:: How to complete this task ::
Reproduce the entries exactly, but keep the pictures out of the copy.

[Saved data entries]

----------

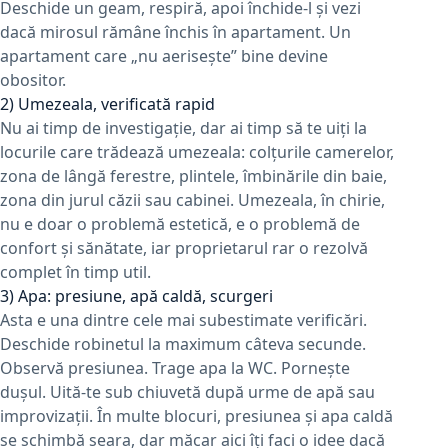
Deschide un geam, respiră, apoi închide-l și vezi
dacă mirosul rămâne închis în apartament. Un
apartament care „nu aerisește” bine devine
obositor.
2) Umezeala, verificată rapid
Nu ai timp de investigație, dar ai timp să te uiți la
locurile care trădează umezeala: colțurile camerelor,
zona de lângă ferestre, plintele, îmbinările din baie,
zona din jurul căzii sau cabinei. Umezeala, în chirie,
nu e doar o problemă estetică, e o problemă de
confort și sănătate, iar proprietarul rar o rezolvă
complet în timp util.
3) Apa: presiune, apă caldă, scurgeri
Asta e una dintre cele mai subestimate verificări.
Deschide robinetul la maximum câteva secunde.
Observă presiunea. Trage apa la WC. Pornește
dușul. Uită-te sub chiuvetă după urme de apă sau
improvizații. În multe blocuri, presiunea și apa caldă
se schimbă seara, dar măcar aici îți faci o idee dacă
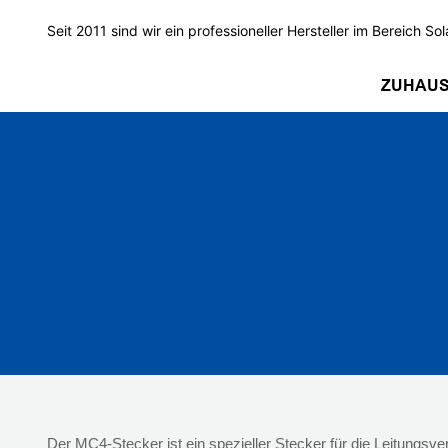
Seit 2011 sind wir ein professioneller Hersteller im Bereich Sol
ZUHAU
Der MC4-Stecker ist ein spezieller Stecker für die Leitungs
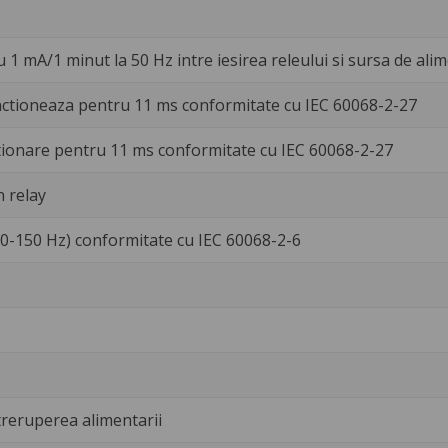
u 1 mA/1 minut la 50 Hz intre iesirea releului si sursa de al
ctioneaza pentru 11 ms conformitate cu IEC 60068-2-27
tionare pentru 11 ms conformitate cu IEC 60068-2-27
n relay
10-150 Hz) conformitate cu IEC 60068-2-6
treruperea alimentarii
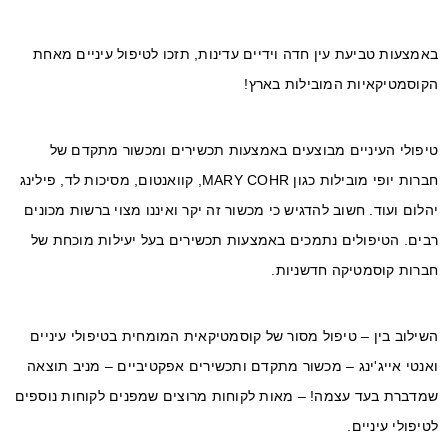
באמצעות טביעת עין חדה וידיים עדינות, תזכו לטיפול עיניים מאחת
הקוסמטיקאיות המובילות בארץ!
טיפולי העיניים מבוצעים באמצעות תכשירים ומכשור מתקדם של
חברות יופי מובילות כגון MARY COHR, קוואנטום, מסיכות לד, פילינג
יהלום ועוד. חשוב להדגיש כי מכשור זה יקר ואיננו מצוי ברשות מכונים
רבים. הטיפולים נתמכים באמצעות תכשירים בעל יעילות מוכחת של
חברות קוסמטיקה חדשניות.
השילוב בין – טיפול מסור של קוסמטיקאית המומחית בטיפולי עיניים
ואנטי אייג'ינג – מכשור מתקדם ותכשירים אפקטיביים – מניב תוצאה
שמדברת בעד עצמה! – מאות לקוחות מרוצים שמפנים לקוחות נוספים
לטיפולי עיניים.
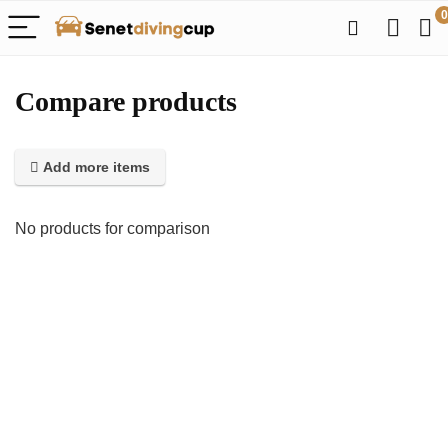
0
Compare products
Add more items
No products for comparison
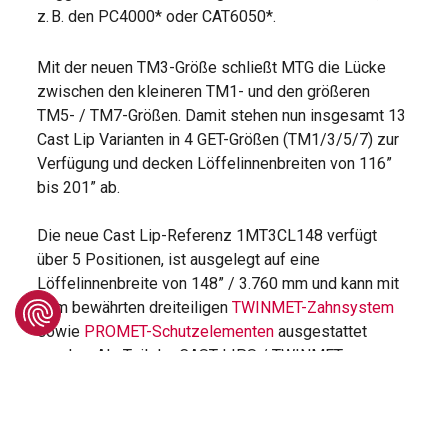
z. B. den PC4000* oder CAT6050*.
Mit der neuen TM3-Größe schließt MTG die Lücke
zwischen den kleineren TM1- und den größeren
TM5- / TM7-Größen. Damit stehen nun insgesamt 13
Cast Lip Varianten in 4 GET-Größen (TM1/3/5/7) zur
Verfügung und decken Löffelinnenbreiten von 116”
bis 201” ab.
Die neue Cast Lip-Referenz 1MT3CL148 verfügt
über 5 Positionen, ist ausgelegt auf eine
Löffelinnenbreite von 148” / 3.760 mm und kann mit
dem bewährten dreiteiligen
TWINMET-Zahnsystem
sowie
PROMET-Schutzelementen
ausgestattet
werden. Als Teil der CAST LIPS / TWINMET-
Produktfamilie bietet sie dieselben Vorteile wie alle
anderen Varianten: Höhere Produktivität, reduzierte
Betriebskosten, längere Standzeiten und kürzere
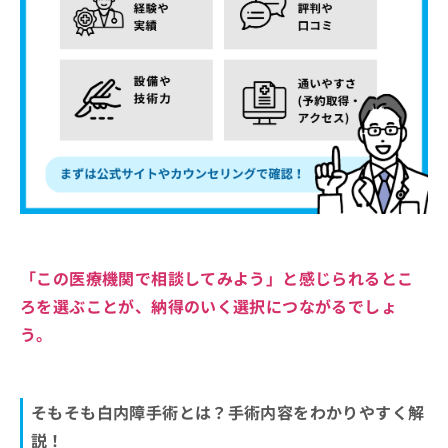
「この医療機関で相談してみよう」と感じられるとこ
ろを選ぶことが、納得のいく選択につながるでしょ
う。
そもそも白内障手術とは？手術内容をわかりやすく解
説！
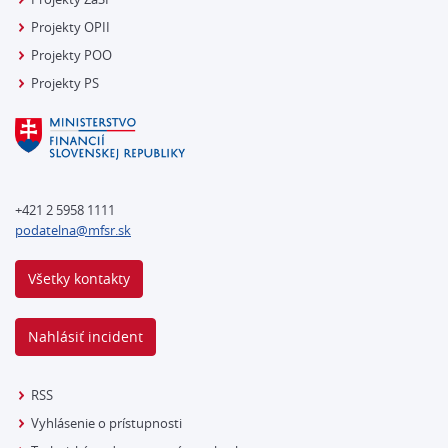
Projekty OPII
Projekty POO
Projekty PS
+421 2 5958 1111
podatelna@mfsr.sk
Všetky kontakty
Nahlásiť incident
RSS
Vyhlásenie o prístupnosti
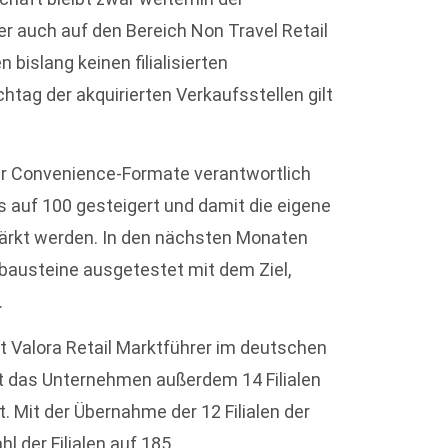
 auch auf den Bereich Non Travel Retail
 bislang keinen filialisierten
htag der akquirierten Verkaufsstellen gilt
er Convenience-Formate verantwortlich
ps auf 100 gesteigert und damit die eigene
tärkt werden. In den nächsten Monaten
bausteine ausgetestet mit dem Ziel,
.
st Valora Retail Marktführer im deutschen
 das Unternehmen außerdem 14 Filialen
 Mit der Übernahme der 12 Filialen der
 der Filialen auf 185.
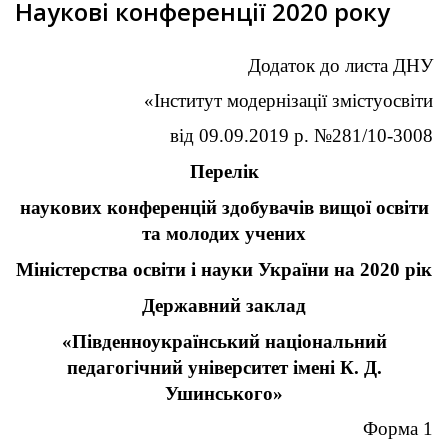
Наукові конференції 2020 року
Додаток до листа ДНУ
«Інститут модернізації змістуосвіти
від 09.09.2019 р. №281/10-3008
Перелік
наукових конференцій здобувачів вищої освіти
та молодих учених
Міністерства освіти і науки України на 2020 рік
Державний заклад
«Південноукраїнський національний
педагогічний університет імені К. Д.
Ушинського»
Форма 1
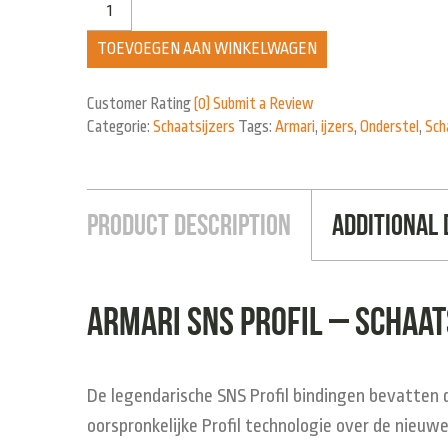
TOEVOEGEN AAN WINKELWAGEN
Customer Rating
(0)
Submit a Review
Categorie:
Schaatsijzers
Tags:
Armari
,
ijzers
,
Onderstel
,
Sch
Product Description
Additional 
Armari SNS Profil – Schaat
De legendarische SNS Profil bindingen bevatten d
oorspronkelijke Profil technologie over de nieu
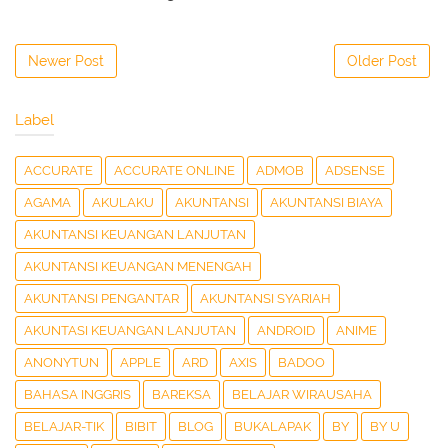
Newer Post
Older Post
Label
ACCURATE
ACCURATE ONLINE
ADMOB
ADSENSE
AGAMA
AKULAKU
AKUNTANSI
AKUNTANSI BIAYA
AKUNTANSI KEUANGAN LANJUTAN
AKUNTANSI KEUANGAN MENENGAH
AKUNTANSI PENGANTAR
AKUNTANSI SYARIAH
AKUNTASI KEUANGAN LANJUTAN
ANDROID
ANIME
ANONYTUN
APPLE
ARD
AXIS
BADOO
BAHASA INGGRIS
BAREKSA
BELAJAR WIRAUSAHA
BELAJAR-TIK
BIBIT
BLOG
BUKALAPAK
BY
BY U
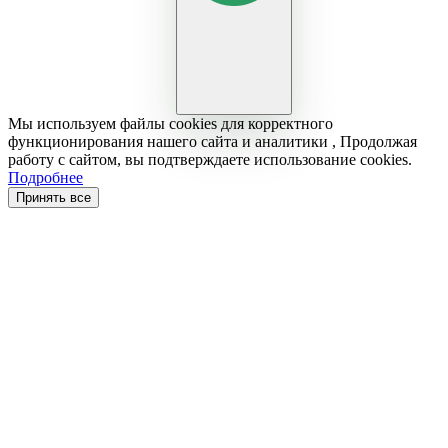
Мы используем файлы cookies для корректного
функционирования нашего сайта и аналитики , Продолжая
работу с сайтом, вы подтверждаете использование cookies.
Подробнее
Принять все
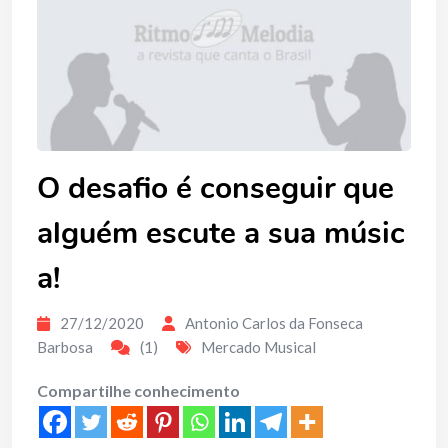
O desafio é conseguir que
alguém escute a sua músic
a!
27/12/2020
Antonio Carlos da Fonseca
Barbosa
(1)
Mercado Musical
Compartilhe conhecimento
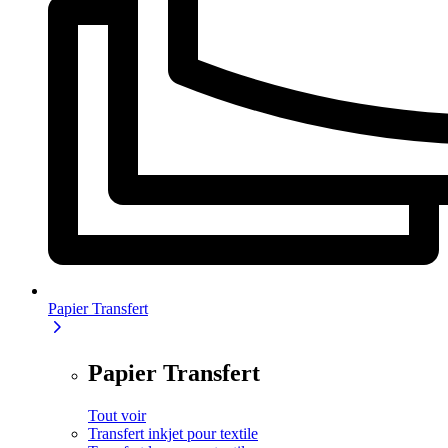
Papier Transfert
Papier Transfert
Tout voir
Transfert inkjet pour textile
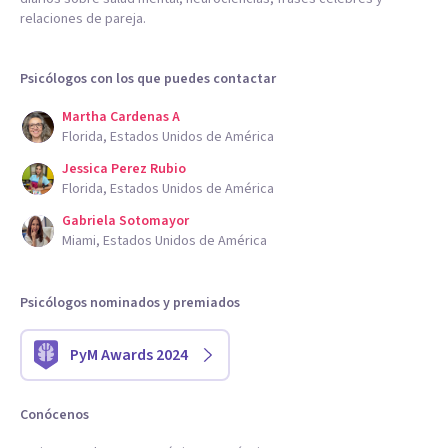
relaciones de pareja.
Psicólogos con los que puedes contactar
Martha Cardenas A
Florida, Estados Unidos de América
Jessica Perez Rubio
Florida, Estados Unidos de América
Gabriela Sotomayor
Miami, Estados Unidos de América
Psicólogos nominados y premiados
PyM Awards 2024
Conócenos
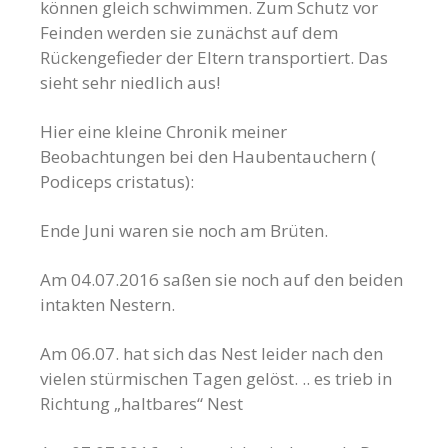
können gleich schwimmen. Zum Schutz vor
Feinden werden sie zunächst auf dem
Rückengefieder der Eltern transportiert. Das
sieht sehr niedlich aus!
Hier eine kleine Chronik meiner
Beobachtungen bei den Haubentauchern (
Podiceps cristatus):
Ende Juni waren sie noch am Brüten.
Am 04.07.2016 saßen sie noch auf den beiden
intakten Nestern.
Am 06.07. hat sich das Nest leider nach den
vielen stürmischen Tagen gelöst. .. es trieb in
Richtung „haltbares“ Nest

----------

:: Finished task ::
Deschide un geam, respiră, apoi închide-l și vezi
dacă mirosul rămâne închis în apartament. Un
apartament care „nu aerisește” bine devine
obositor.
2) Umezeala, verificată rapid
Nu ai timp de investigație, dar ai timp să te uiți la
locurile care trădează umezeala: colțurile camerelor,
zona de lângă ferestre, plintele, îmbinările din baie,
zona din jurul căzii sau cabinei. Umezeala, în chirie,
nu e doar o problemă estetică, e o problemă de
confort și sănătate, iar proprietarul rar o rezolvă
complet în timp util.
3) Apa: presiune, apă caldă, scurgeri
Asta e una dintre cele mai subestimate verificări.
Deschide robinetul la maximum câteva secunde.
Observă presiunea. Trage apa la WC. Pornește
dușul. Uită-te sub chiuvetă după urme de apă sau
improvizații. În multe blocuri, presiunea și apa caldă
se schimbă seara, dar măcar aici îți faci o idee dacă
Seit 2011 sind wir ein professioneller Hersteller im Bereich Sol
ZUHAU
Der MC4-Stecker ist ein spezieller Stecker für die Leitungs
u 1 mA/1 minut la 50 Hz intre iesirea releului si sursa de al
ctioneaza pentru 11 ms conformitate cu IEC 60068-2-27
tionare pentru 11 ms conformitate cu IEC 60068-2-27
n relay
10-150 Hz) conformitate cu IEC 60068-2-6
treruperea alimentarii
באמצעות טביעת עין חדה וידיים עדינות, תזכו לטיפול עיניים מאחת
הקוסמטיקאיות המובילות בארץ!
טיפולי העיניים מבוצעים באמצעות תכשירים ומכשור מתקדם של
חברות יופי מובילות כגון MARY COHR, קוואנטום, מסיכות לד, פילינג
יהלום ועוד. חשוב להדגיש כי מכשור זה יקר ואיננו מצוי ברשות מכונים
רבים. הטיפולים נתמכים באמצעות תכשירים בעל יעילות מוכחת של
חברות קוסמטיקה חדשניות.
השילוב בין – טיפול מסור של קוסמטיקאית המומחית בטיפולי עיניים
ואנטי אייג'ינג – מכשור מתקדם ותכשירים אפקטיביים – מניב תוצאה
שמדברת בעד עצמה! – מאות לקוחות מרוצים שמפנים לקוחות נוספים
לטיפולי עיניים.
0
Compare products
Add more items
No products for comparison
z. B. den PC4000* oder CAT6050*.
Mit der neuen TM3-Größe schließt MTG die Lücke
zwischen den kleineren TM1- und den größeren
TM5- / TM7-Größen. Damit stehen nun insgesamt 13
Cast Lip Varianten in 4 GET-Größen (TM1/3/5/7) zur
Verfügung und decken Löffelinnenbreiten von 116”
bis 201” ab.
Die neue Cast Lip-Referenz 1MT3CL148 verfügt
über 5 Positionen, ist ausgelegt auf eine
Löffelinnenbreite von 148” / 3.760 mm und kann mit
dem bewährten dreiteiligen
TWINMET-Zahnsystem
sowie
PROMET-Schutzelementen
ausgestattet
werden. Als Teil der CAST LIPS / TWINMET-
Produktfamilie bietet sie dieselben Vorteile wie alle
anderen Varianten: Höhere Produktivität, reduzierte
Betriebskosten, längere Standzeiten und kürzere
「この医療機関で相談してみよう」と感じられるとこ
ろを選ぶことが、納得のいく選択につながるでしょ
う。
そもそも白内障手術とは？手術内容をわかりやすく解
説！
Projekty OPII
Projekty POO
Projekty PS
+421 2 5958 1111
podatelna@mfsr.sk
Všetky kontakty
Nahlásiť incident
RSS
Vyhlásenie o prístupnosti
 auch auf den Bereich Non Travel Retail
 bislang keinen filialisierten
htag der akquirierten Verkaufsstellen gilt
er Convenience-Formate verantwortlich
ps auf 100 gesteigert und damit die eigene
tärkt werden. In den nächsten Monaten
bausteine ausgetestet mit dem Ziel,
.
st Valora Retail Marktführer im deutschen
 das Unternehmen außerdem 14 Filialen
 Mit der Übernahme der 12 Filialen der
 der Filialen auf 185.
Наукові конференції 2020 року
Додаток до листа ДНУ
«Інститут модернізації змістуосвіти
від 09.09.2019 р. №281/10-3008
Перелік
наукових конференцій здобувачів вищої освіти
та молодих учених
Міністерства освіти і науки України на 2020 рік
Державний заклад
«Південноукраїнський національний
педагогічний університет імені К. Д.
Ушинського»
Форма 1
TOEVOEGEN AAN WINKELWAGEN
Customer Rating
(0)
Submit a Review
Categorie:
Schaatsijzers
Tags:
Armari
,
ijzers
,
Onderstel
,
Sch
Product Description
Additional 
Armari SNS Profil – Schaat
De legendarische SNS Profil bindingen bevatten d
oorspronkelijke Profil technologie over de nieu
Newer Post
Older Post
Label
ACCURATE
ACCURATE ONLINE
ADMOB
ADSENSE
AGAMA
AKULAKU
AKUNTANSI
AKUNTANSI BIAYA
AKUNTANSI KEUANGAN LANJUTAN
AKUNTANSI KEUANGAN MENENGAH
AKUNTANSI PENGANTAR
AKUNTANSI SYARIAH
AKUNTASI KEUANGAN LANJUTAN
ANDROID
ANIME
ANONYTUN
APPLE
ARD
AXIS
BADOO
BAHASA INGGRIS
BAREKSA
BELAJAR WIRAUSAHA
BELAJAR-TIK
BIBIT
BLOG
BUKALAPAK
BY
BY U
Мы используем файлы cookies для корректного
функционирования нашего сайта и аналитики , Продолжая
работу с сайтом, вы подтверждаете использование cookies.
Подробнее
Принять все
O desafio é conseguir que
alguém escute a sua músic
a!
27/12/2020
Antonio Carlos da Fonseca
Barbosa
(1)
Mercado Musical
Compartilhe conhecimento
Papier Transfert
Papier Transfert
Tout voir
Transfert inkjet pour textile
relaciones de pareja.
Psicólogos con los que puedes contactar
Martha Cardenas A
Florida, Estados Unidos de América
Jessica Perez Rubio
Florida, Estados Unidos de América
Gabriela Sotomayor
Miami, Estados Unidos de América
Psicólogos nominados y premiados
PyM Awards 2024
Conócenos
können gleich schwimmen. Zum Schutz vor
Feinden werden sie zunächst auf dem
Rückengefieder der Eltern transportiert. Das
sieht sehr niedlich aus!
Hier eine kleine Chronik meiner
Beobachtungen bei den Haubentauchern (
Podiceps cristatus):
Ende Juni waren sie noch am Brüten.
Am 04.07.2016 saßen sie noch auf den beiden
intakten Nestern.
Am 06.07. hat sich das Nest leider nach den
vielen stürmischen Tagen gelöst. .. es trieb in
Richtung „haltbares“ Nest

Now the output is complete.